RENO — A federal judge has given Northern Nevada’s largest public transit system the green light to begin recording audio along with video surveillance on city buses despite objections from the bus drivers’ union that it’s an illegal invasion of privacy.
U.S. District Judge Miranda Du said in a ruling this week neither the drivers nor their passengers have a right to privacy because conversations on public buses are not private.
Teamers Local 533, which has been fighting the move in Reno for more than three years, intends to appeal Du’s decision to the 9th U.S. Circuit Court of Appeals in San Francisco.

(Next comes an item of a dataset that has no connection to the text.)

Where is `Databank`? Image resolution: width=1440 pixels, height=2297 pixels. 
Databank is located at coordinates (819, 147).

“She’s made a number of assumptions on many levels that we respectfully disagree with,” Reno lawyer Michael Langton said Friday. In addition to violating collective bargaining laws, he said the audio recordings amount to surreptitious eavesdropping.
Du said there’s nothing clandestine about it because signs onboard warn riders — in both English and Spanish — that buses may be equipped with audio and video surveillance.

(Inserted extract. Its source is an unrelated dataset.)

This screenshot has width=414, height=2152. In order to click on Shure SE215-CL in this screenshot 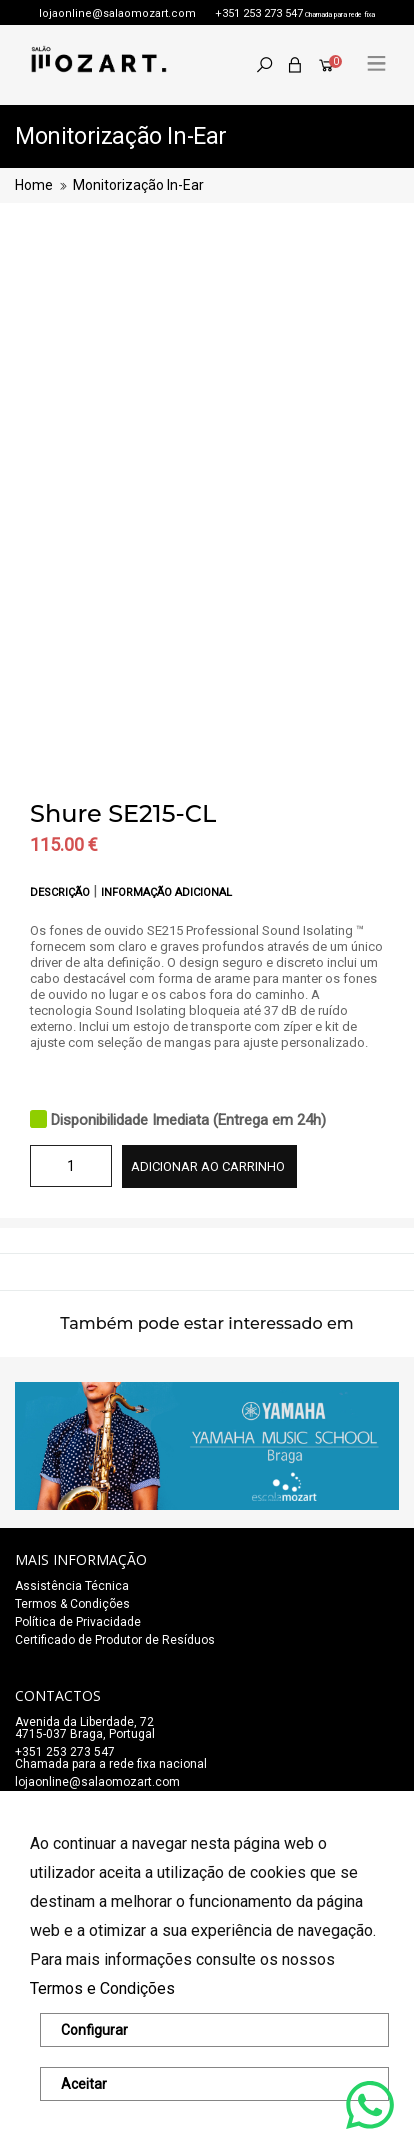, I will do `click(123, 813)`. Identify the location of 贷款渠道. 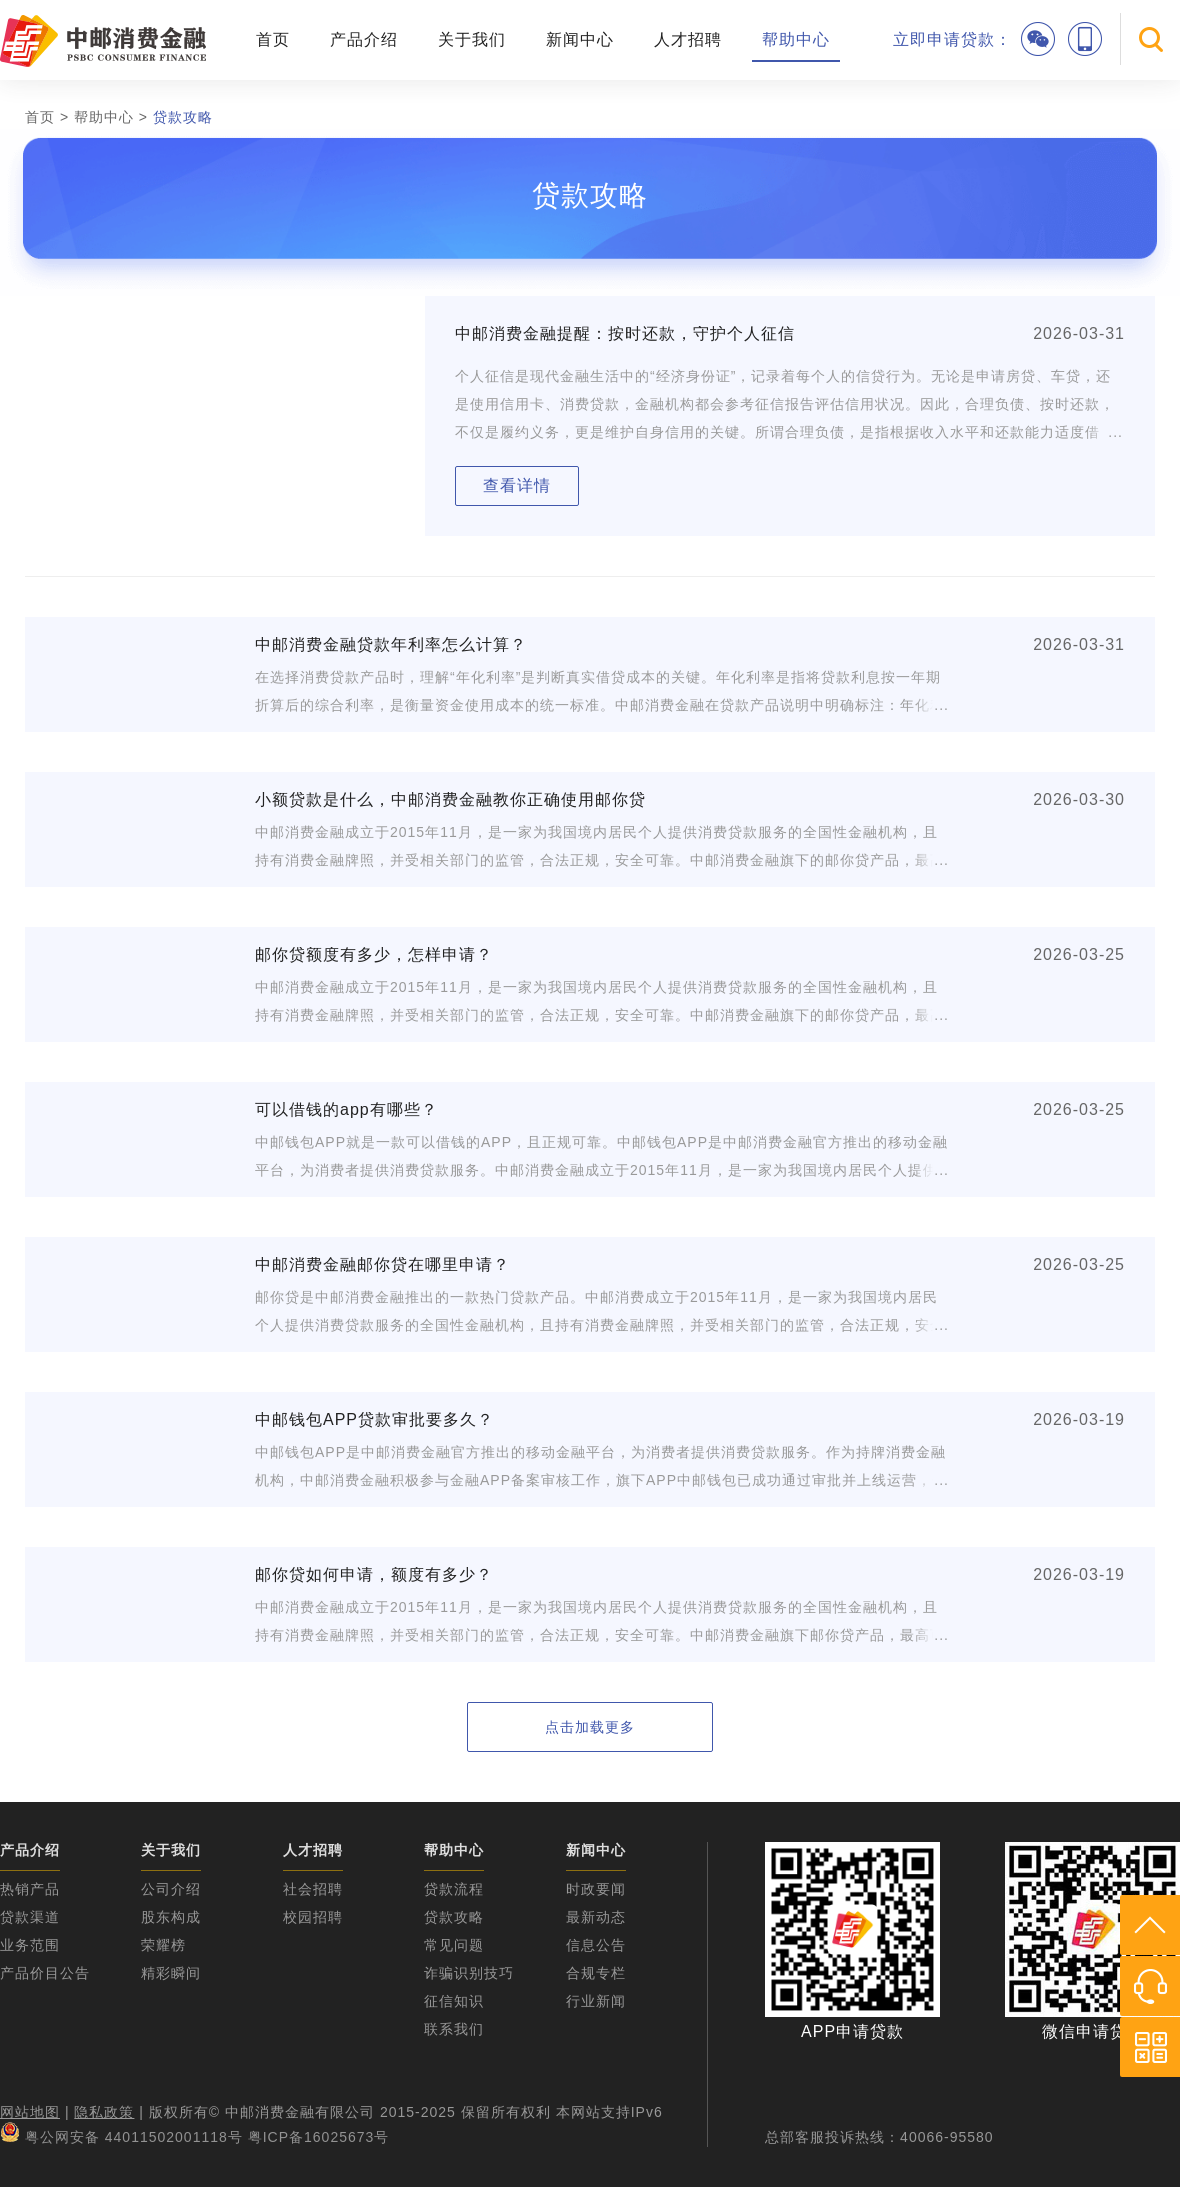
(30, 1917).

Washoe County’s Regional Transportation Commission maintains it’s not even required to post the warnings. It says the surveillance system with a microphone at the front near the fare box has been used for years in a number of places, including New Jersey, Maryland, Oregon and California.

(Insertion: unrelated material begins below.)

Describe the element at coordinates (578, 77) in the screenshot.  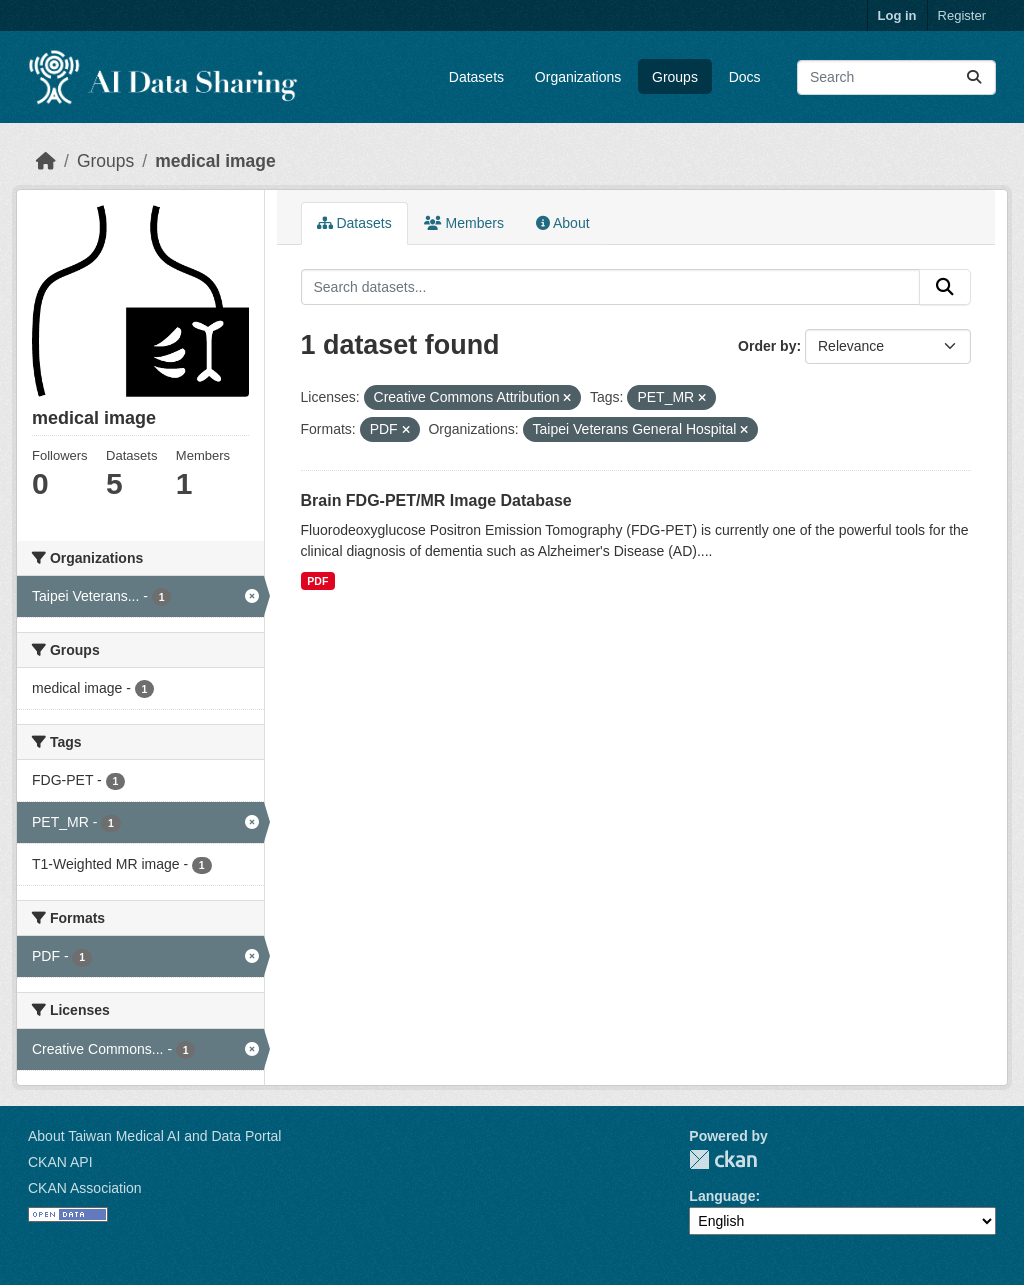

“Persons engaging in a conversation loud enough to be heard in the area of the fare box should have no expectations of private conversation,” commission lawyer Chris Wicker wrote in recent court filings. “Moreover there is no reasonable expectation of privacy regarding conversations knowingly made in public.”
The fact some passengers whisper on buses “in order to conceal the content of their conversations” is evidence they’re aware they could be monitored, Wicker said. “Whispering would not be required in a private space, like one’s home, where there are reasonable expectations of privacy.”
Langton said that argument suggests no one can have private conversations in public. He said it’s wrong to assume conversations are not protected from an invasion of privacy “simply because they may occur on a bus.”
Du agreed with the county that the issue isn’t a matter of collective bargaining partly because the surveillance system the union agreed to under its last labor contract was always equipped with the microphones that previously hadn’t been activated.
The county notified the union in March 2014 it intended to start using them to improve safety and aid in accident investigations. But it postponed flipping the switch when the union objected. Union leaders fear the real purpose of the recordings is to use them in disciplinary actions.
Concerned about the threat of criminal penalties if the union prevailed before the National Labor Relations Board, the county sought a declaratory order endorsing its interpretation of the law. Dallas-based MV Transportation operates the buses under a contract with the county.
“Now that we have the judgment, MV Transportation has been requested to implement the audio function,” Wicker said Friday.
In her ruling Monday, Du agreed with the Regional Transportation Commission that the situation was covered by a 1986 Nevada attorney general’s opinion that concluded monitoring private conversations of prisoners was not surreptitious because inmates didn’t have a reasonable expectation of privacy “when notice of monitoring is clearly posted, or the monitoring equipment is in plain view.”
“Similar to the monitoring of prisoners, the notices on RTC buses, which are at the front of the bus in plain view, demonstrates that the use of the audio portion of the (surveillance system) is not surreptitious,” Du wrote.